Как теперь принято говорить, только счастливый случай спас Александра от гражданской карьеры. К отцу приехал старый приятель ‑ генерал Ганнибал, «арап Петра Великого», и Василий Иванович поведал ему о причудах сына. Ганнибал увидел, как «чудак» играет в солдатики: воспроизводит одно из известных сражений. Завязалась беседа со старым генералом, завязалась беседа о военных правилах, о великих полководцах.
«Если бы жив был батюшка Петр Алексеевич, ‑ сказал Ганнибал Василию Ивановичу, ‑ поцеловал бы его в лоб и определил бы обучаться военному делу».
Василий Иванович сдался и записал своего сына в Семеновский гвардейский полк... Но путь к полю битвы для Суворова был долог. Только в 1757 году, двадцати семи лет от роду, он прибыл в действующую армию. Насколько это было поздно, можно судить по таким цифрам: П. Румянцев уже в 22 года произведен был в генерал-майоры, Н, Салтыков - в 25 лет, Н. Репнин - в 28... И прибыл он в армию на нестроевую должность обер-провиантмейстера, в обязанности которого входило снабжать провиантом армию. И он мог только издалека наблюдать за военными действиями. В 1759 году новый приказ: «Суворова назначить к правлению обер-кригскомиссарской должности». Будущему полководцу стало невтерпеж, он настойчиво атаковал просьбами о переводе в полевые войска родного отца, чтобы тот ходатайствовал перед начальством. И был оставлен в действующей армии с назначением «генеральным и дивизионным дежурным» при Фероморе. Так Суворов стал штабным. Суворов участвовал в берлинской экспедиции 1760 волонтером, но участия в военных действиях не принимал. Только в 1761 году, когда ему уже было более тридцати лет, Суворов, наконец, добрался до поля сражения. Первый его бой был под Гольнау, в котором он во главе отряда из трех батальонов, гнал пруссаков штыками через весь город. Сам Суворов шел во главе солдат и получил две раны. Так начался военный путь великого полководца.. Начало карьеры не из лучших.
Когда его только назначили в Семеновский полк, командир роты произнес пророческие слова: «Этот чудак сделает что-нибудь чудное». И он сделал много чудного.
«Зачем ты сюда пришел и на кого оставил немногих овец тех в пустыне?» ‑ с гневом сказал Елиав своему брату Давиду. Смеялся над чудаком Голиаф: «Что ты идешь на меня с палкою? Разве я собака?». «Не мечом и копьем спасет Господь, ибо это война Господа, и Он предаст вас в руки наша», ‑ отвечал ему «чудак». «Молись Богу! От Него победа. Чудо-богатыри! Бог нас водит, Он нам генерал», ‑ это слова из «Науки побеждать». Суворов не стремился быть проповедником, но трудно подобрать другие слова, которые могли бы выразить эту мысль более емко. Живая вера не требует много слов.

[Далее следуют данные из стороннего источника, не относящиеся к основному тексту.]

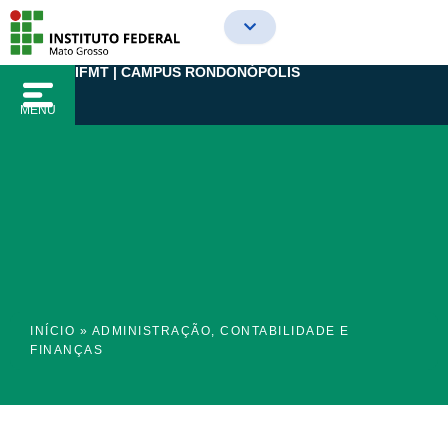
Ir
para
o
IFMT | CAMPUS RONDONÓPOLIS
conteúdo
MENU
INÍCIO
»
ADMINISTRAÇÃO, CONTABILIDADE E
FINANÇAS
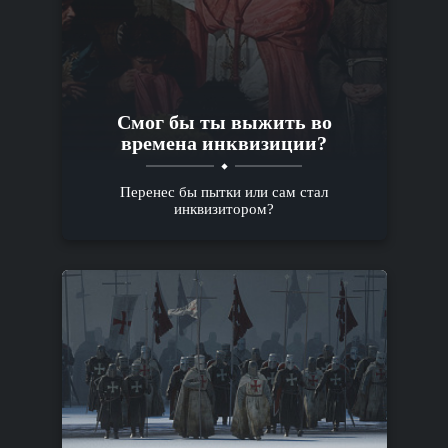
Смог бы ты выжить во
времена инквизиции?
Перенес бы пытки или сам стал
инквизитором?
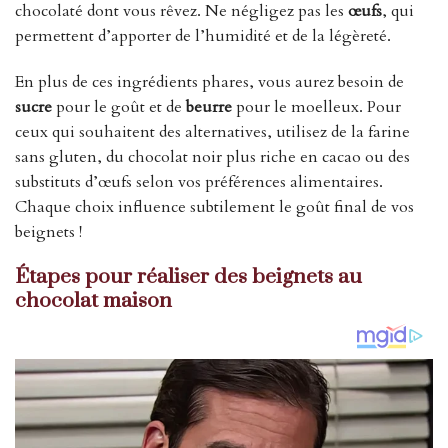
chocolaté dont vous rêvez. Ne négligez pas les
œufs
, qui
permettent d’apporter de l’humidité et de la légèreté.
En plus de ces ingrédients phares, vous aurez besoin de
sucre
pour le goût et de
beurre
pour le moelleux. Pour
ceux qui souhaitent des alternatives, utilisez de la farine
sans gluten, du chocolat noir plus riche en cacao ou des
substituts d’œufs selon vos préférences alimentaires.
Chaque choix influence subtilement le goût final de vos
beignets !
Étapes pour réaliser des beignets au
chocolat maison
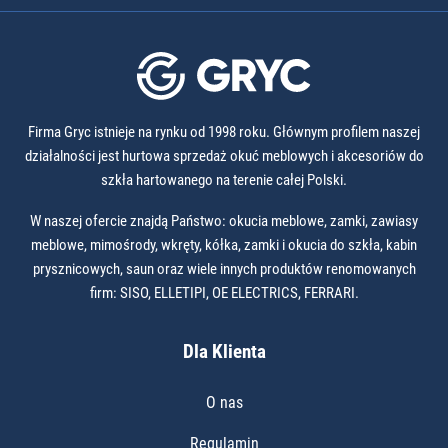
Firma Gryc istnieje na rynku od 1998 roku. Głównym profilem naszej
działalności jest hurtowa sprzedaż okuć meblowych i akcesoriów do
szkła hartowanego na terenie całej Polski.
W naszej ofercie znajdą Państwo: okucia meblowe, zamki, zawiasy
meblowe, mimośrody, wkręty, kółka, zamki i okucia do szkła, kabin
prysznicowych, saun oraz wiele innych produktów renomowanych
firm: SISO, ELLETIPI, OE ELECTRICS, FERRARI.
Dla Klienta
O nas
Regulamin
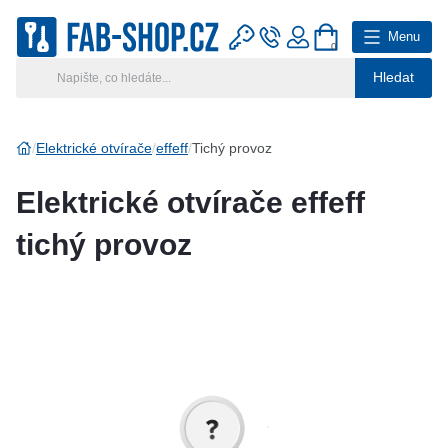
Menu
0
Hledat
Hlavní kategorie
Vyberte si kategorii
Elektrické otvírače
effeff
Tichý provoz
Výroba klíčů
Elektrické otvírače effeff
Klíčové systémy
tichý provoz
Rady a tipy
Katalog
Reference
Kontakt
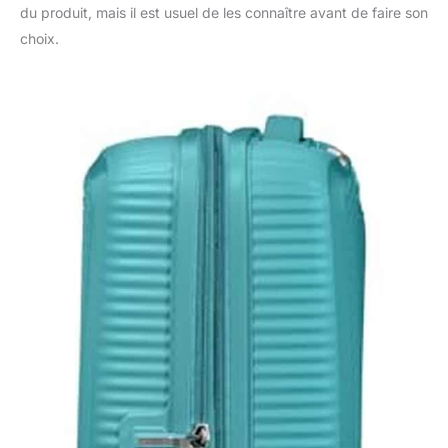
du produit, mais il est usuel de les connaître avant de faire son
choix.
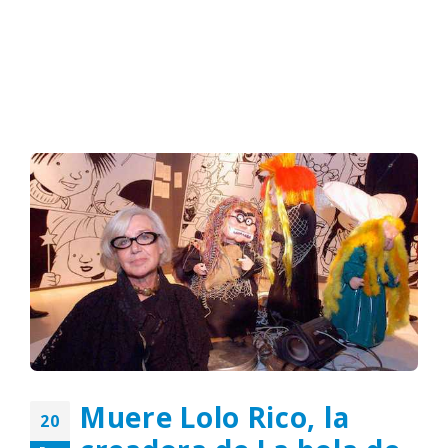
Muere Lolo Rico, la
20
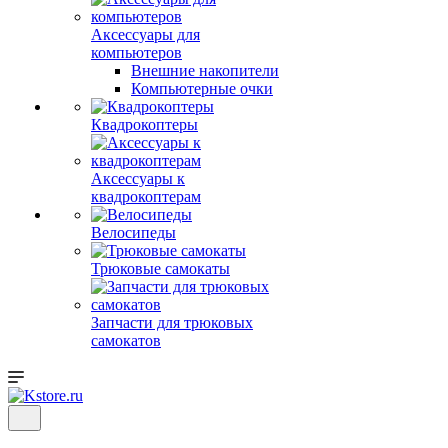
Аксессуары для
компьютеров
Внешние накопители
Компьютерные очки
Квадрокоптеры
Аксессуары к
квадрокоптерам
Велосипеды
Трюковые самокаты
Запчасти для трюковых
самокатов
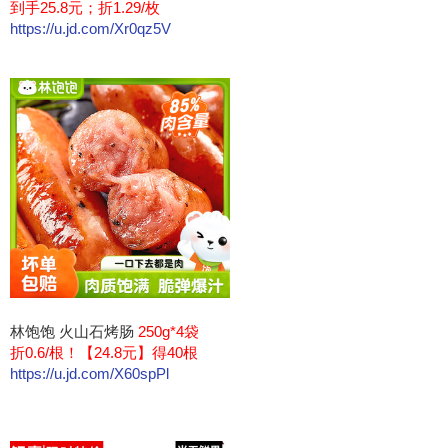
到手25.8元；折1.29/枚
https://u.jd.com/Xr0qz5V
林饱饱 火山石烤肠
250g*4袋
折0.6/根！【24.8元】得40根
https://u.jd.com/X60spPl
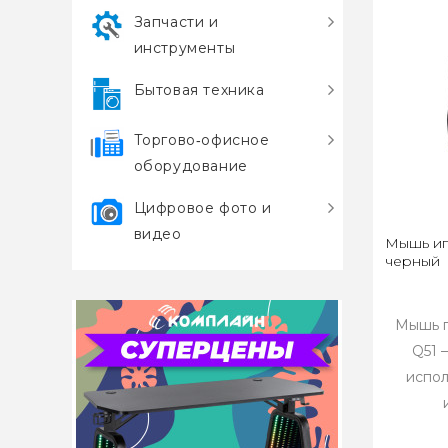
Запчасти и
инструменты
Бытовая техника
Торгово‑офисное
оборудование
Цифровое фото и
видео
Мышь иг
черный
Мышь п
Q51 
испол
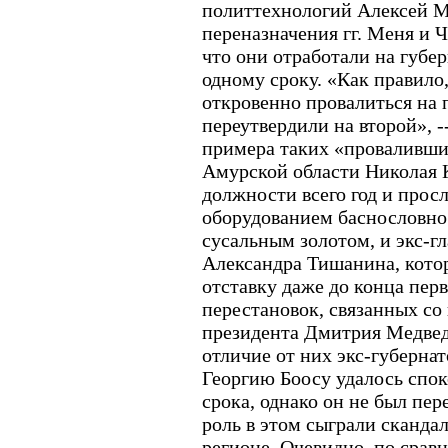
политтехнологий Алексей М
переназначения гг. Меня и Ч
что они отработали на губе
одному сроку. «Как правило
откровенно провалиться на п
переутвердили на второй», -
примера таких «проваливших
Амурской области Николая К
должности всего год и просл
оборудованием баснословно 
сусальным золотом, и экс-г
Александра Тишанина, кото
отставку даже до конца перво
перестановок, связанных со
президента Дмитрия Медведе
отличие от них экс-губерна
Георгию Боосу удалось спок
срока, однако он не был пе
роль в этом сыграли сканда
регионе. Очевидно, по срав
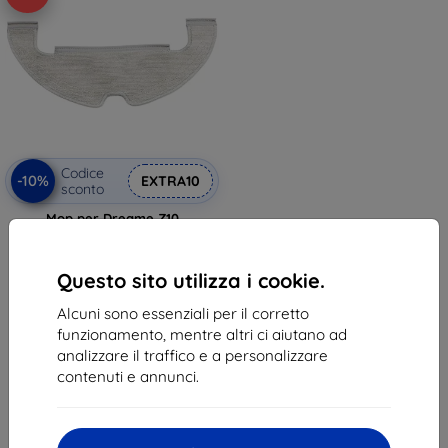
Codice
-10%
EXTRA10
sconto
Mop per Dreame Z10
9,89 €
7,11 €
Questo sito utilizza i cookie.
In magazzino > 5 pz
Alcuni sono essenziali per il corretto
funzionamento, mentre altri ci aiutano ad
analizzare il traffico e a personalizzare
contenuti e annunci.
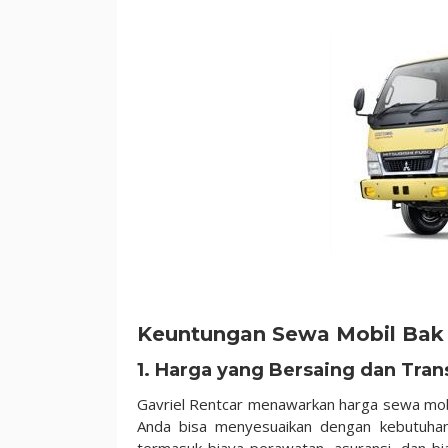
Keuntungan Sewa Mobil Bak d
1. Harga yang Bersaing dan Tran
Gavriel Rentcar menawarkan harga sewa mobil
Anda bisa menyesuaikan dengan kebutuhan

Но современники и последующие историки не хотели видеть в Суворове именно Давида. В турецкую кампанию на Кинбурнской губе высадился турецкий десант. И высадился он в знаменательный день 1 октября по юлианскому календарю, то есть на православный праздник Покрова Божией Матери. Турки высадили 5 тысяч человек, а у Суворова было всего тысяча семьсот человек. Надо было срочно атаковать турок и сбросить их в море. А Суворов запретил открывать ответный огонь: «Сегодня день праздничный ‑ Покров, сказал он, ‑ пойдем к обедне. Пускай их вылезают». Просвещенные и образованные офицеры стали шептаться о состоянии рассудка Суворова. Но Суворов спокойно выстоял обедню, потом еще был отслужен молебен «на победу врагов и одоление». Пять тысяч турок беспрепятственно продвигались вперед, уже успели вырыть 15 траншеи и устремились на штурм крепости, до которой оставалось меньше версты. И тогда русские ударили в штыки, на фланги обрушились казаки. Нелегким был этот бой, несколько раз казалось, что русских ждет поражение. Сам Суворов едва не был убит или захвачен в плен, когда на него бросилось несколько турок. Он был дважды ранен, но к темноте удалось нанести туркам сокрушительное поражение. Четыре месяца спустя, описывая это сражение, Суворов сказал: «Бог дал мне крепость, я не сомневался». Рационалист найдет в промедлении Суворова тактическую хитрость и с блеском объяснит ее. Верующему человеку понятно, что силу Суворов обретал в молитве, и церковная служба была для него не менее важном средством достижения победы, чем соображения тактики. Тем более, в этот праздник Церковь благодарит Богородицу за заступничество во время осады с моря Константинополя, и для верующего человека было бы странно в этот день надеяться на свои силы, а не на помощь Пречистой. И поэтому Суворов в благодарность за эту победу построил церковь в честь Покрова Богородицы.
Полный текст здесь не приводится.